The name for a flowery expression - not a cliché [closed]

Solution 1:

The year 19 ʙᴄ’s twin gifts urbi et orbi

Large thumbnail from https://nature.desktopnexus.com/wallpaper/746676, fair use
“Purple Dreams” wallpaper from nature.desktopnexus.com

It was during the eighth year of the reign of Caesar Augustus, that selfsame year in which Agrippa completed his great Aqua Virgo, when Horace sent as an epistle to the consul Piso the poem we have come to call the Ars Poetica, whose lines 14–21 contain history’s first mention of purple prose. There Horace writes that

Important incipits
full of profound professions
see often the purple patch
or two, broadly resplendent,

applied to them.

As Agrippa’s aqueduct would prove a font rich enough to sustain the Eternal City in all the ages since, so too would the ageless wisdom of Horace’s poem come to inspire writers of the world even unto our own day. If only they had read more closely! :)

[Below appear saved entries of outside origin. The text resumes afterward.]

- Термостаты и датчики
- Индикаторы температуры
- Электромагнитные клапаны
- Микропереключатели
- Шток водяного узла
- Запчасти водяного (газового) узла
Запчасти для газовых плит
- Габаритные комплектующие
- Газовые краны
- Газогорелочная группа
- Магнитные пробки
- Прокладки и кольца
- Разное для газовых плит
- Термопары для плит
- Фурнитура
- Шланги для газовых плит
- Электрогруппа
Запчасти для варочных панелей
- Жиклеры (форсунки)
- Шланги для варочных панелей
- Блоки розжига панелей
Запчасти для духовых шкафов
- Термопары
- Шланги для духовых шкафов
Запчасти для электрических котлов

Hackneyed phrases and tired refrains

A hackney coach, 1482, from *London in the Nineteenth Century*, by Walter Beasant
A hackney coach from 1842's London in the Nineteenth Century by Walter Beasant

Unlike what several other posters seem to feel, I hold that the various expressions you mention are not the flowery language of purple prose. They are not unrelated, fanciful language used to beautify simple passages to make these more attractive to bored readers, yet which nonetheless serve mostly to distract with their long-winded discursions into matters unrelated to the one at hand.

On the other hand, the opening section of this post which you have just done me the honor of reading might be said to be an example of “purple prose”, but I do not believe that this is the sort of thing that you are referring to at all.

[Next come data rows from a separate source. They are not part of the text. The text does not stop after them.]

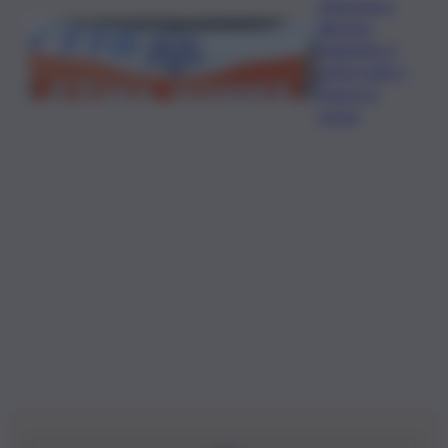
Disgrazia a
Riposto:
bagnante si
sente male e
muore in
acqua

Rather, yours are overwrought expressions repeated so often that our ears tire of hearing them. They are like the repeated refrain of an old familiar tune which the entire room sings along to in mindless unison, words that everyone knows and has heard so often before than no thought need be paid to their automatic repetitions.

For this reason, I believe that hackneyed is the best word to describe the sort of annoyingly repetitious phrases you have listed. The website World Wide Words discusses the origin of this word and its evolution into extended uses in an article that includes the following text, with bold emphasis mine:

Horses of the hackney type were often worked heavily, in the nature of things that were hired out to all and sundry. So the word evolved in parallel with the previous sense to refer figuratively to something that was overused to the point of drudgery. By the middle of the sixteenth century, hackney was being applied to people in just this sense, and was abbreviated about the start of the eighteenth century to hack, as in hack work; it was applied in particular to literary drudges who dashed off poor-quality writing to order — hence its modern pejorative application to journalists.

Hackney horses were also widely available and commonly seen, to the extent that they became commonplace and unremarkable. So yet another sense evolved — for something used so frequently and indiscriminately as to have lost its freshness and interest, hence something stale, unoriginal or trite. The adjective hackneyed communicated this idea from about the middle of the eighteenth century on.

The annoying and pretentious business jargon that Forbes rants against is the same sort of thing: overused clichés (a cliché need involve no metaphor) that people keep mindlessly repeating:

The next time you feel the need to reach out, touch base, shift a paradigm, leverage a best practice, or join a tiger team, by all means do it. Just don't say you're doing it.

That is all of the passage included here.